According to George Orwell, ‘every generation imagines itself to be more intelligent than the one that went before it, and wiser than the one that comes after it.
Employees’ expectations and values are directly related to their success in the workplace. Because of the diverse spread of generations currently in the workforce, expectations and values vary considerably from each employee to the next.
The best managers will take into full consideration the characteristics and life experiences that shape employees’ behaviour, including their generational influences. Although it is a common perception that employees’ expectations surround extrinsic variables, intrinsic motivators are equally as important. Employers must realise how important it is to understand their employees are a diverse and complex group of people possessing different needs and wants.
Let us have a bird’s-view of the characteristics of different generations in the workplace. Firstly we have baby boomers. The generation of baby boomers loosens up a little on the structure. But still, they prefer some sort of scaffolding within the organisation. They’re cautious about change but they are not afraid to challenge rules.

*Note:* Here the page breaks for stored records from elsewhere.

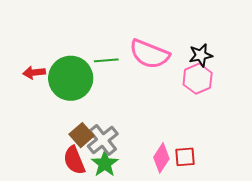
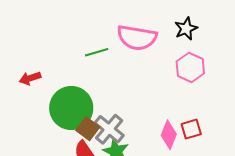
green circle: (71, 78) -> (71, 108), moved
pink hexagon: (198, 79) -> (190, 67), moved

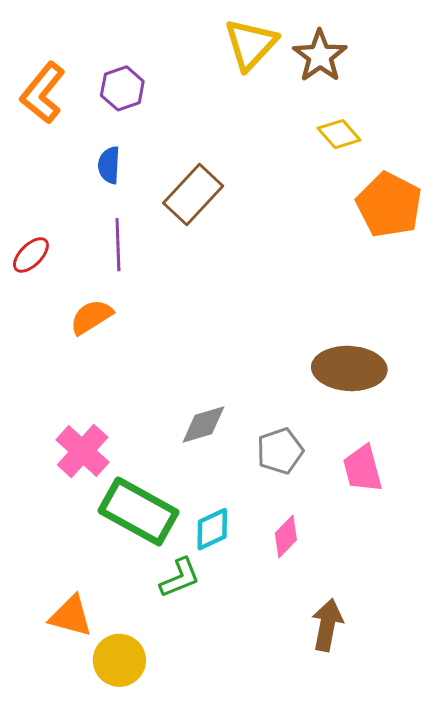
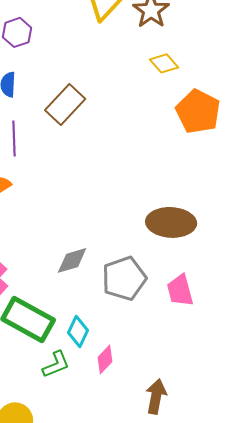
gray pentagon: (280, 451) -> (124, 278), size x1.4
cyan diamond: (212, 529) -> (78, 331), turned -40
pink diamond: (286, 536) -> (105, 359), moved

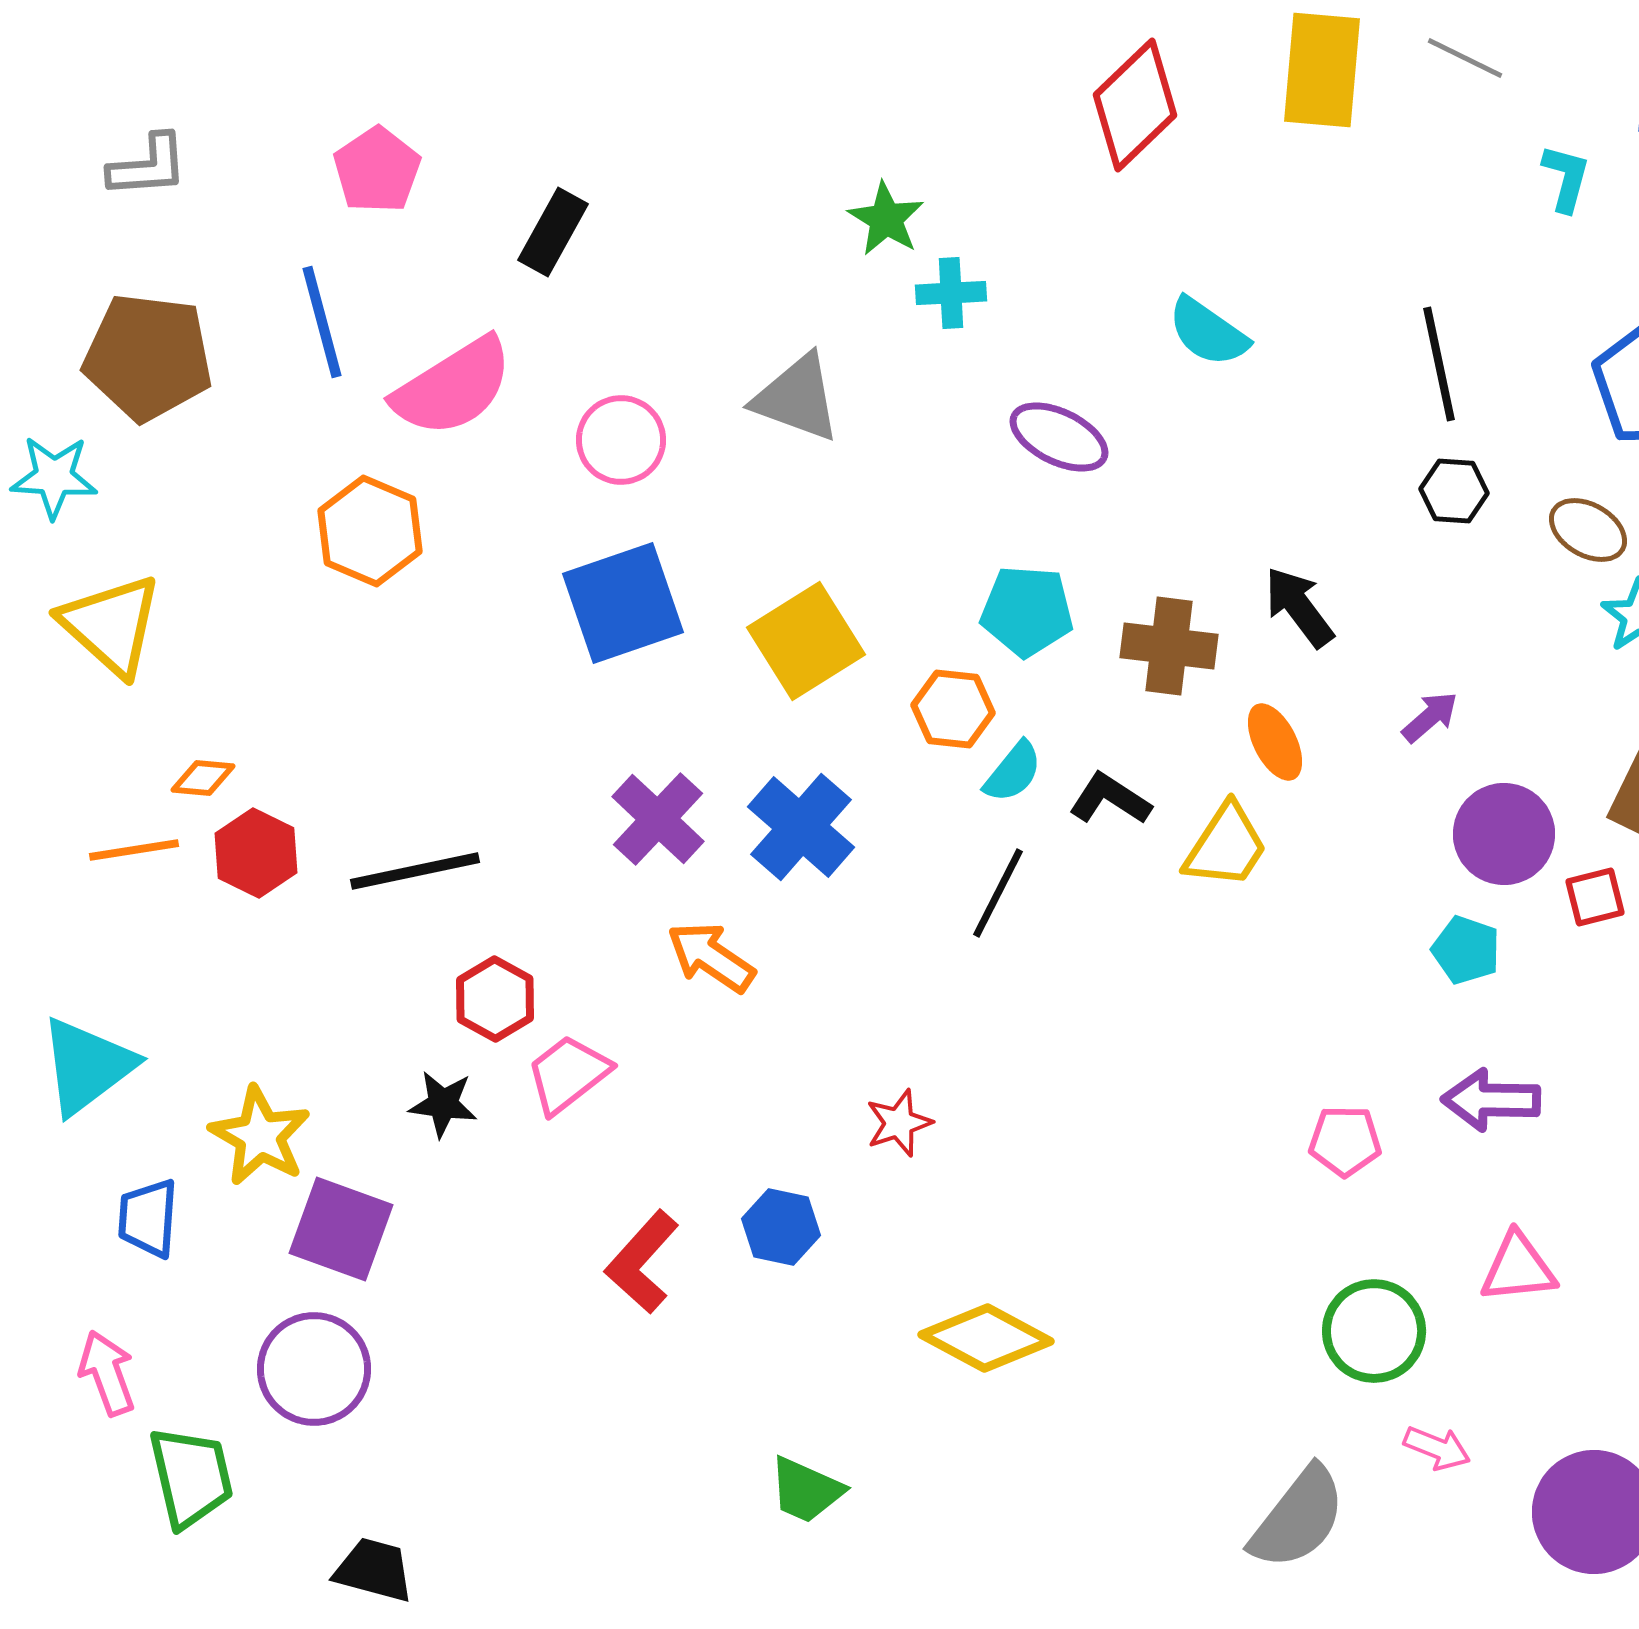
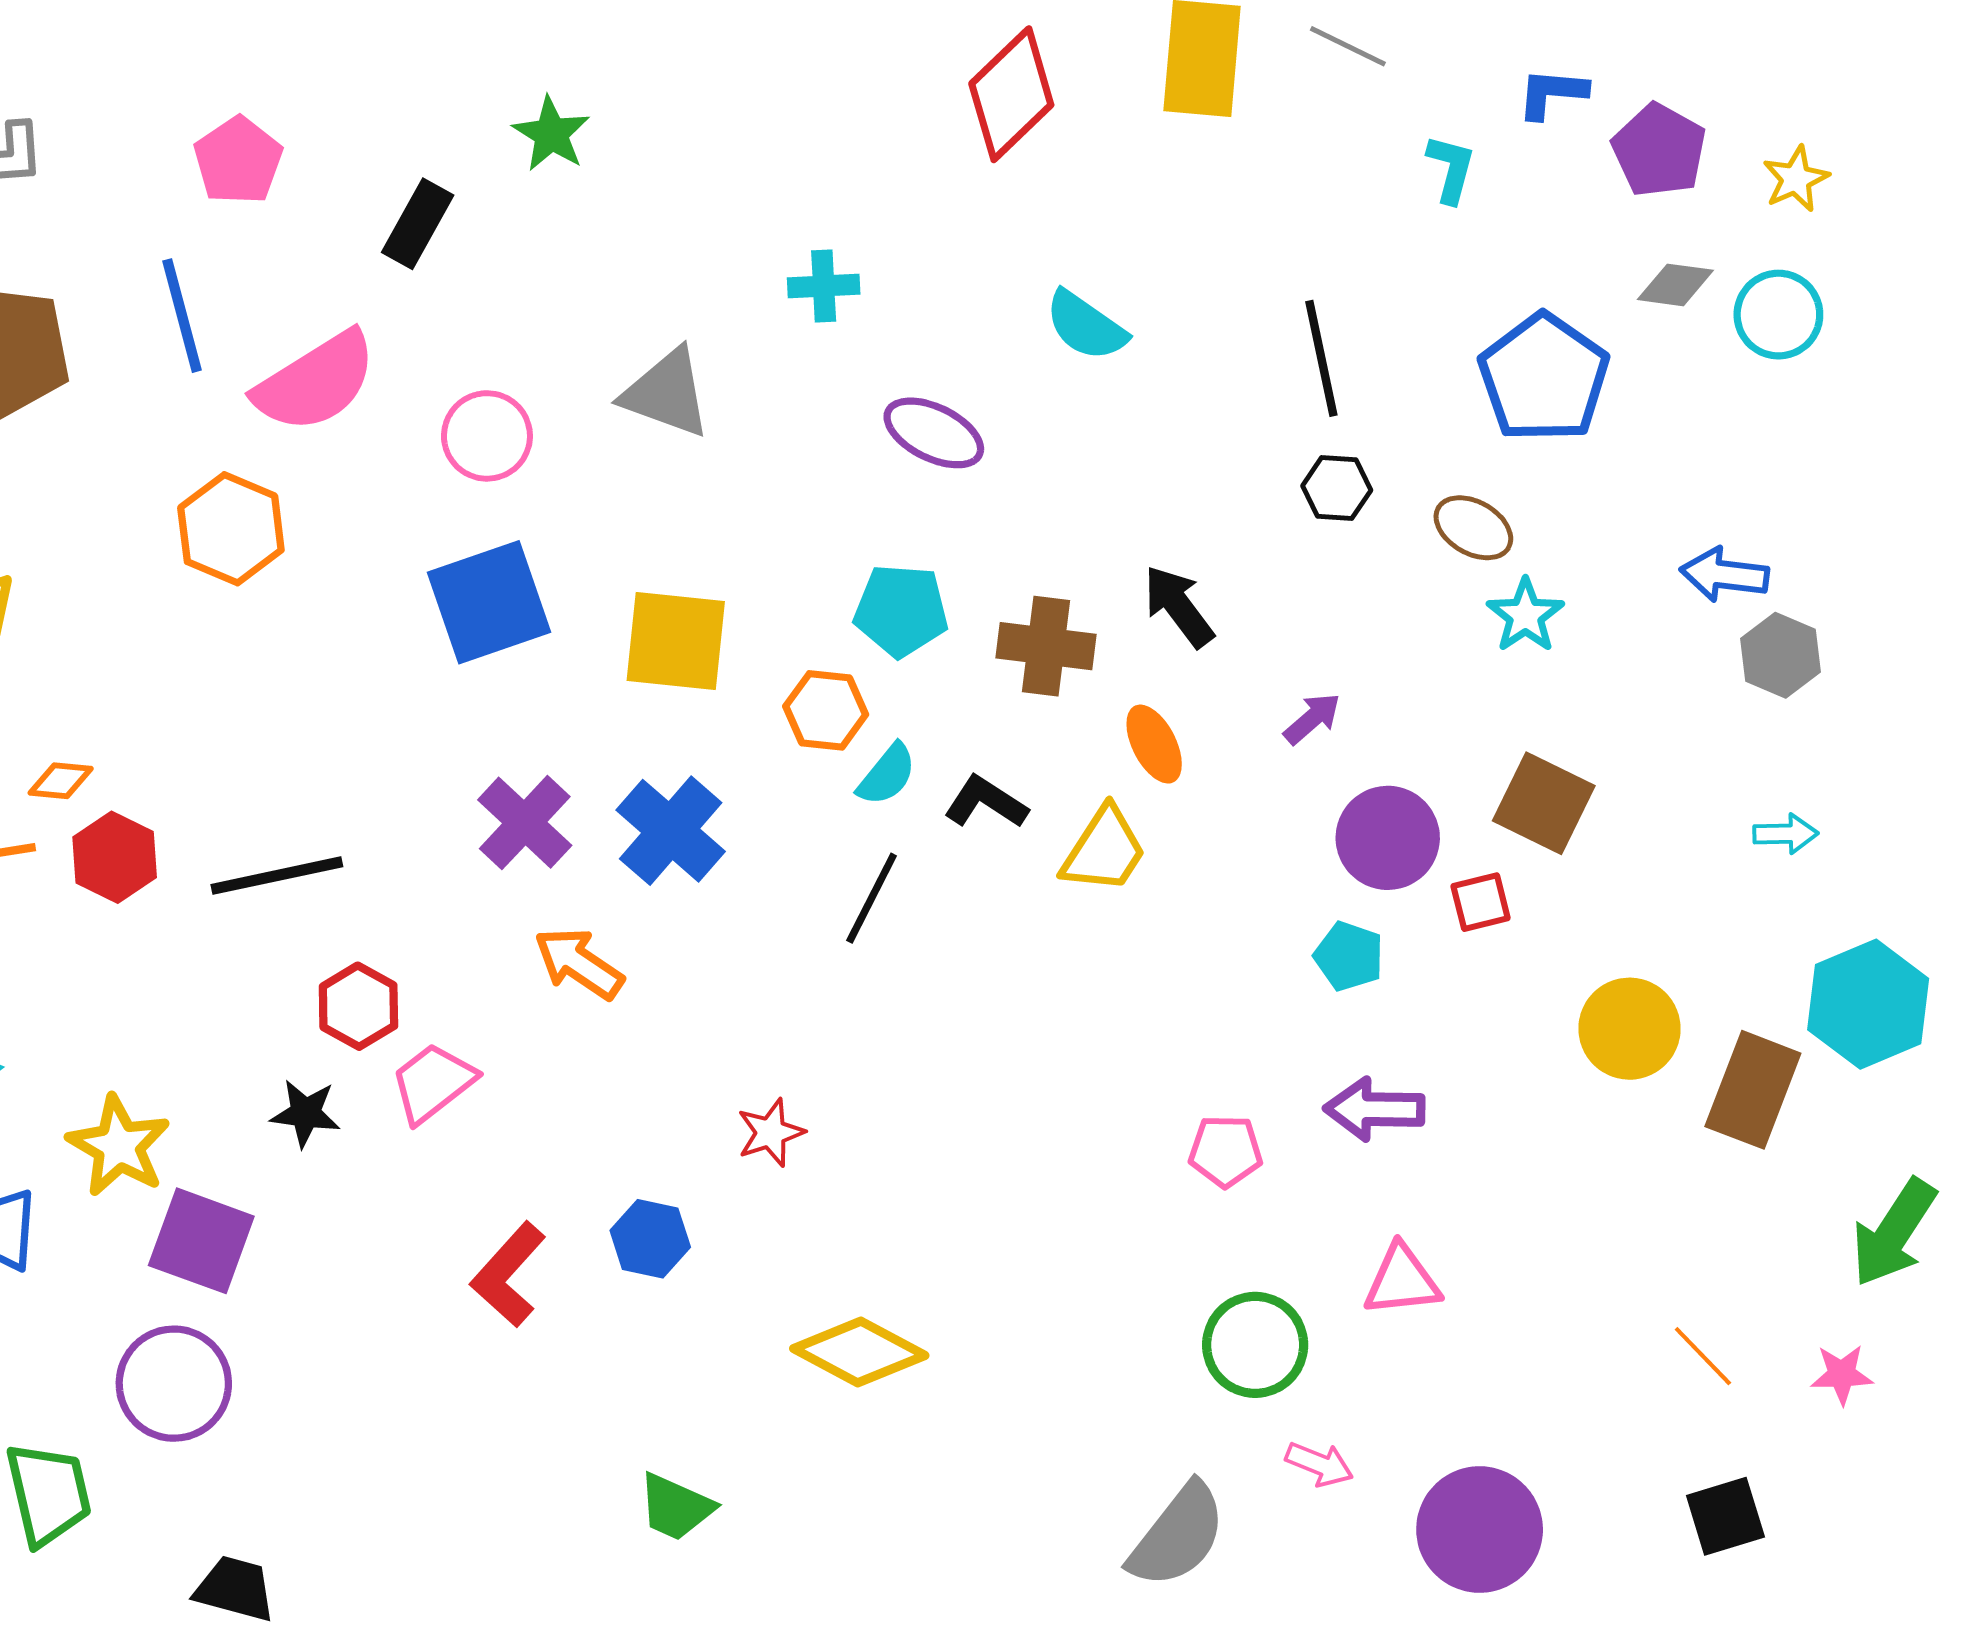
green star: (886, 219) -> (551, 134), moved
yellow square: (806, 641) -> (676, 641), turned 38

The thing about boomers is they’ll make life hell if, in their view, you’re mismanaging them. They won’t suffer in silence, but they won’t necessarily confront their issues directly either. They are used to sharing with their peers. They will make sure everybody knows if they’re not happy with “da boss” and make “boss” a real four-letter word.
Well during recruitment and orientation: Let them know their experience will be valued. Boomers have put in their time, and they want to know they’ll get credit for, and respect for, their accomplishments; Focus on challenges.
Boomers want to solve problems and turn things around: “We really need your talent here, Godfrey.” Boomers often need development in strategic planning, budgeting, coaching skills, and all the “soft stuff.” To motivate this generation, in your leadership role, you need to take time for conversation.
Find opportunities to become better personally acquainted; Give them perks—a company car, corner office, or a more flexible schedule. In managing their performance, coach them tactfully; if you’re blaming, they’re not listening; be nice.
Generation X prefers flexibility and isn’t afraid to challenge or change rules. They lived through an age of disruption, and they’re likely bringing an element of this into the workplace. They also have a different perspective on change.
Change is an opportunity, not a problem to fix. Unlike the Boomers who put a new spin on it, turning it into “work equals self-fulfillment,” Generation X learned that work is no guarantee of survival, that corporations can throw you out of your job without warning, logic, or even an apology, and that work is often mindless, dull, and exhausting.
It is said that information equals power. Insomuch as this is true, Generation-X should be wielding more and more power because they’re far more adept than the older generation at accessing information. Generation X managers tend to be fair, competent, and straightforward leaders. They are inclined to create a conglomeration of circles of people into “campus cultures,” complete with recreational opportunities.
Review your overall employee motivation package. Xers may not be all that anxious to get perks, but they resent it when others get visible expensive recognition. It smacks of the worst kind of corporate politics, the old boy network went haywire, and it’s likely to send Xer employees running for the exits.
Millennials veer the workplace into even more fluidity and flexibility. Millennials like autonomy and independence. They also generally create new rules when they don’t like the existing ones. Millennials are motivated by purpose and impact. For millennials, that intrinsic motivation for work can be a must-have.
Consider the following rules of engagement for your millennial workers and how to put them into practice. Your millennial employees will be more productive, and effective, and stay with you longer if they: see themselves as connected to, and part of, the organization; are given opportunities to problem solve with their colleagues; connect their contributions with their own and the company’s goals; feel valued, respected, and rewarded for their contributions; develop social and professional relationships within the organisation.
Multi-generational workforces require managers to use multiple management styles because each generation, like each person, is unique. Managers should keep in mind that age is not the only factor that differentiates employees from one another. An employee’s success depends upon the efforts put forth by their managers to know each individual well enough to understand their strengths, weaknesses, and needs on the job.